* [What you are asked to do] Copy every record verbatim. Leave the pictures out.

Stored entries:
----------

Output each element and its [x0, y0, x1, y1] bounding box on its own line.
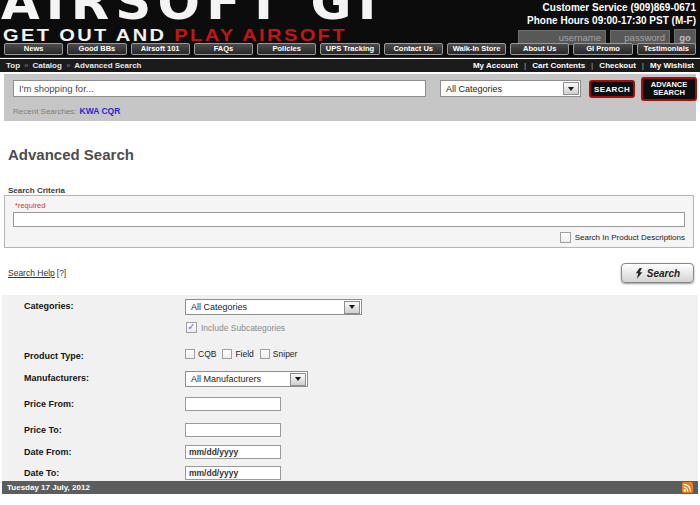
- field-label: Field: [235, 349, 253, 359]
- nav-item-faqs[interactable]: FAQs: [194, 43, 253, 55]
- nav-item-airsoft-101[interactable]: Airsoft 101: [131, 43, 190, 55]
- categories-select[interactable]: All Categories: [185, 299, 362, 315]
- link-my-wishlist[interactable]: My Wishlist: [650, 61, 694, 70]
- date-from-input[interactable]: [185, 445, 281, 459]
- nav-item-contact-us[interactable]: Contact Us: [384, 43, 443, 55]
- price-to-label: Price To:: [24, 425, 62, 435]
- breadcrumb-separator: »: [66, 61, 70, 70]
- search-descriptions-row: Search In Product Descriptions: [560, 232, 685, 243]
- advance-search-button[interactable]: ADVANCE SEARCH: [641, 77, 697, 101]
- manufacturers-label: Manufacturers:: [24, 373, 89, 383]
- breadcrumb-catalog[interactable]: Catalog: [33, 61, 62, 70]
- include-subcategories-label: Include Subcategories: [201, 323, 285, 333]
- required-note: *required: [15, 201, 45, 210]
- breadcrumb-bar: Top » Catalog » Advanced Search My Accou…: [0, 59, 700, 72]
- criteria-box: *required Search In Product Descriptions: [4, 195, 694, 248]
- cqb-checkbox[interactable]: [185, 349, 195, 359]
- include-subcategories-checkbox[interactable]: [186, 322, 197, 333]
- link-cart-contents[interactable]: Cart Contents: [532, 61, 585, 70]
- submit-search-label: Search: [647, 268, 680, 279]
- manufacturers-select-value: All Manufacturers: [191, 374, 261, 384]
- search-descriptions-label: Search In Product Descriptions: [575, 233, 685, 242]
- nav-item-about-us[interactable]: About Us: [510, 43, 569, 55]
- customer-service-info: Customer Service (909)869-0671 Phone Hou…: [527, 2, 696, 27]
- quick-search-bar: All Categories SEARCH ADVANCE SEARCH Rec…: [4, 74, 696, 121]
- advance-search-label-2: SEARCH: [653, 89, 685, 98]
- lightning-bolt-icon: [635, 268, 643, 279]
- nav-item-gi-promo[interactable]: GI Promo: [573, 43, 632, 55]
- main-nav: News Good BBs Airsoft 101 FAQs Policies …: [0, 43, 700, 57]
- product-type-options: CQB Field Sniper: [185, 349, 303, 359]
- date-to-label: Date To:: [24, 468, 59, 478]
- advanced-search-form: Categories: All Categories Include Subca…: [2, 295, 698, 481]
- link-separator: |: [591, 61, 593, 70]
- price-from-label: Price From:: [24, 399, 74, 409]
- nav-item-ups-tracking[interactable]: UPS Tracking: [320, 43, 379, 55]
- chevron-down-icon[interactable]: [344, 301, 360, 314]
- chevron-down-icon[interactable]: [290, 373, 306, 386]
- account-links: My Account | Cart Contents | Checkout | …: [473, 61, 694, 70]
- category-select-value: All Categories: [446, 84, 502, 94]
- breadcrumb-advanced-search: Advanced Search: [74, 61, 141, 70]
- search-button[interactable]: SEARCH: [589, 80, 635, 98]
- nav-item-testimonials[interactable]: Testimonials: [637, 43, 696, 55]
- page-title: Advanced Search: [8, 146, 134, 163]
- date-from-label: Date From:: [24, 447, 72, 457]
- manufacturers-select[interactable]: All Manufacturers: [185, 371, 308, 387]
- breadcrumb-separator: »: [24, 61, 28, 70]
- category-select[interactable]: All Categories: [440, 80, 581, 97]
- search-help-link[interactable]: Search Help: [8, 268, 55, 278]
- categories-label: Categories:: [24, 301, 74, 311]
- nav-item-policies[interactable]: Policies: [257, 43, 316, 55]
- link-my-account[interactable]: My Account: [473, 61, 518, 70]
- criteria-heading: Search Criteria: [8, 186, 65, 195]
- phone-hours-line: Phone Hours 09:00-17:30 PST (M-F): [527, 15, 696, 28]
- rss-icon[interactable]: [682, 482, 693, 493]
- recent-searches: Recent Searches:KWA CQR: [13, 106, 120, 116]
- chevron-down-icon[interactable]: [563, 82, 579, 95]
- recent-search-link[interactable]: KWA CQR: [80, 106, 121, 116]
- sniper-label: Sniper: [273, 349, 298, 359]
- search-help-badge[interactable]: [?]: [57, 268, 66, 278]
- submit-search-button[interactable]: Search: [621, 263, 694, 283]
- footer-date: Tuesday 17 July, 2012: [7, 483, 90, 492]
- search-input[interactable]: [13, 80, 426, 97]
- help-row: Search Help[?]: [8, 268, 66, 278]
- include-subcategories-row: Include Subcategories: [186, 322, 285, 333]
- nav-item-good-bbs[interactable]: Good BBs: [67, 43, 126, 55]
- price-from-input[interactable]: [185, 397, 281, 411]
- cqb-label: CQB: [198, 349, 216, 359]
- footer-bar: Tuesday 17 July, 2012: [2, 481, 698, 494]
- date-to-input[interactable]: [185, 466, 281, 480]
- sniper-checkbox[interactable]: [260, 349, 270, 359]
- nav-item-news[interactable]: News: [4, 43, 63, 55]
- price-to-input[interactable]: [185, 423, 281, 437]
- site-header: AIRSOFT GI GET OUT AND PLAY AIRSOFT Cust…: [0, 0, 700, 58]
- keywords-input[interactable]: [13, 212, 685, 227]
- categories-select-value: All Categories: [191, 302, 247, 312]
- field-checkbox[interactable]: [222, 349, 232, 359]
- page: AIRSOFT GI GET OUT AND PLAY AIRSOFT Cust…: [0, 0, 700, 505]
- nav-item-walk-in-store[interactable]: Walk-In Store: [447, 43, 506, 55]
- search-descriptions-checkbox[interactable]: [560, 232, 571, 243]
- search-button-label: SEARCH: [594, 85, 630, 94]
- customer-service-line: Customer Service (909)869-0671: [527, 2, 696, 15]
- breadcrumb: Top » Catalog » Advanced Search: [6, 61, 141, 70]
- product-type-label: Product Type:: [24, 351, 84, 361]
- link-checkout[interactable]: Checkout: [599, 61, 635, 70]
- link-separator: |: [642, 61, 644, 70]
- link-separator: |: [524, 61, 526, 70]
- breadcrumb-top[interactable]: Top: [6, 61, 20, 70]
- recent-searches-label: Recent Searches:: [13, 107, 77, 116]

----------

* [Answer for the task]
Output each element and its [x0, y0, x1, y1] bounding box on its own line.
- field-label: Field: [235, 349, 253, 359]
- nav-item-faqs[interactable]: FAQs: [194, 43, 253, 55]
- nav-item-airsoft-101[interactable]: Airsoft 101: [131, 43, 190, 55]
- categories-select[interactable]: All Categories: [185, 299, 362, 315]
- link-my-wishlist[interactable]: My Wishlist: [650, 61, 694, 70]
- date-from-input[interactable]: [185, 445, 281, 459]
- nav-item-contact-us[interactable]: Contact Us: [384, 43, 443, 55]
- price-to-label: Price To:: [24, 425, 62, 435]
- breadcrumb-separator: »: [66, 61, 70, 70]
- search-descriptions-row: Search In Product Descriptions: [560, 232, 685, 243]
- advance-search-button[interactable]: ADVANCE SEARCH: [641, 77, 697, 101]
- manufacturers-label: Manufacturers:: [24, 373, 89, 383]
- breadcrumb-catalog[interactable]: Catalog: [33, 61, 62, 70]
- include-subcategories-label: Include Subcategories: [201, 323, 285, 333]
- required-note: *required: [15, 201, 45, 210]
- breadcrumb-bar: Top » Catalog » Advanced Search My Accou…: [0, 59, 700, 72]
- criteria-box: *required Search In Product Descriptions: [4, 195, 694, 248]
- cqb-checkbox[interactable]: [185, 349, 195, 359]
- include-subcategories-checkbox[interactable]: [186, 322, 197, 333]
- link-cart-contents[interactable]: Cart Contents: [532, 61, 585, 70]
- submit-search-label: Search: [647, 268, 680, 279]
- manufacturers-select-value: All Manufacturers: [191, 374, 261, 384]
- search-descriptions-label: Search In Product Descriptions: [575, 233, 685, 242]
- nav-item-about-us[interactable]: About Us: [510, 43, 569, 55]
- customer-service-info: Customer Service (909)869-0671 Phone Hou…: [527, 2, 696, 27]
- quick-search-bar: All Categories SEARCH ADVANCE SEARCH Rec…: [4, 74, 696, 121]
- advance-search-label-2: SEARCH: [653, 89, 685, 98]
- lightning-bolt-icon: [635, 268, 643, 279]
- nav-item-gi-promo[interactable]: GI Promo: [573, 43, 632, 55]
- main-nav: News Good BBs Airsoft 101 FAQs Policies …: [0, 43, 700, 57]
- product-type-options: CQB Field Sniper: [185, 349, 303, 359]
- date-to-label: Date To:: [24, 468, 59, 478]
- advanced-search-form: Categories: All Categories Include Subca…: [2, 295, 698, 481]
- link-separator: |: [591, 61, 593, 70]
- price-from-label: Price From:: [24, 399, 74, 409]
- nav-item-ups-tracking[interactable]: UPS Tracking: [320, 43, 379, 55]
- chevron-down-icon[interactable]: [344, 301, 360, 314]
- chevron-down-icon[interactable]: [290, 373, 306, 386]
- account-links: My Account | Cart Contents | Checkout | …: [473, 61, 694, 70]
- category-select-value: All Categories: [446, 84, 502, 94]
- breadcrumb-advanced-search: Advanced Search: [74, 61, 141, 70]
- search-button[interactable]: SEARCH: [589, 80, 635, 98]
- nav-item-testimonials[interactable]: Testimonials: [637, 43, 696, 55]
- page-title: Advanced Search: [8, 146, 134, 163]
- date-from-label: Date From:: [24, 447, 72, 457]
- manufacturers-select[interactable]: All Manufacturers: [185, 371, 308, 387]
- breadcrumb-separator: »: [24, 61, 28, 70]
- category-select[interactable]: All Categories: [440, 80, 581, 97]
- search-help-link[interactable]: Search Help: [8, 268, 55, 278]
- categories-label: Categories:: [24, 301, 74, 311]
- nav-item-policies[interactable]: Policies: [257, 43, 316, 55]
- link-my-account[interactable]: My Account: [473, 61, 518, 70]
- criteria-heading: Search Criteria: [8, 186, 65, 195]
- phone-hours-line: Phone Hours 09:00-17:30 PST (M-F): [527, 15, 696, 28]
- rss-icon[interactable]: [682, 482, 693, 493]
- recent-searches: Recent Searches:KWA CQR: [13, 106, 120, 116]
- chevron-down-icon[interactable]: [563, 82, 579, 95]
- recent-search-link[interactable]: KWA CQR: [80, 106, 121, 116]
- sniper-label: Sniper: [273, 349, 298, 359]
- search-help-badge[interactable]: [?]: [57, 268, 66, 278]
- submit-search-button[interactable]: Search: [621, 263, 694, 283]
- footer-date: Tuesday 17 July, 2012: [7, 483, 90, 492]
- search-input[interactable]: [13, 80, 426, 97]
- help-row: Search Help[?]: [8, 268, 66, 278]
- include-subcategories-row: Include Subcategories: [186, 322, 285, 333]
- nav-item-good-bbs[interactable]: Good BBs: [67, 43, 126, 55]
- price-from-input[interactable]: [185, 397, 281, 411]
- cqb-label: CQB: [198, 349, 216, 359]
- footer-bar: Tuesday 17 July, 2012: [2, 481, 698, 494]
- date-to-input[interactable]: [185, 466, 281, 480]
- sniper-checkbox[interactable]: [260, 349, 270, 359]
- nav-item-news[interactable]: News: [4, 43, 63, 55]
- price-to-input[interactable]: [185, 423, 281, 437]
- site-header: AIRSOFT GI GET OUT AND PLAY AIRSOFT Cust…: [0, 0, 700, 58]
- keywords-input[interactable]: [13, 212, 685, 227]
- categories-select-value: All Categories: [191, 302, 247, 312]
- field-checkbox[interactable]: [222, 349, 232, 359]
- page: AIRSOFT GI GET OUT AND PLAY AIRSOFT Cust…: [0, 0, 700, 505]
- nav-item-walk-in-store[interactable]: Walk-In Store: [447, 43, 506, 55]
- search-descriptions-checkbox[interactable]: [560, 232, 571, 243]
- search-button-label: SEARCH: [594, 85, 630, 94]
- customer-service-line: Customer Service (909)869-0671: [527, 2, 696, 15]
- breadcrumb: Top » Catalog » Advanced Search: [6, 61, 141, 70]
- product-type-label: Product Type:: [24, 351, 84, 361]
- link-checkout[interactable]: Checkout: [599, 61, 635, 70]
- link-separator: |: [642, 61, 644, 70]
- link-separator: |: [524, 61, 526, 70]
- breadcrumb-top[interactable]: Top: [6, 61, 20, 70]
- recent-searches-label: Recent Searches:: [13, 107, 77, 116]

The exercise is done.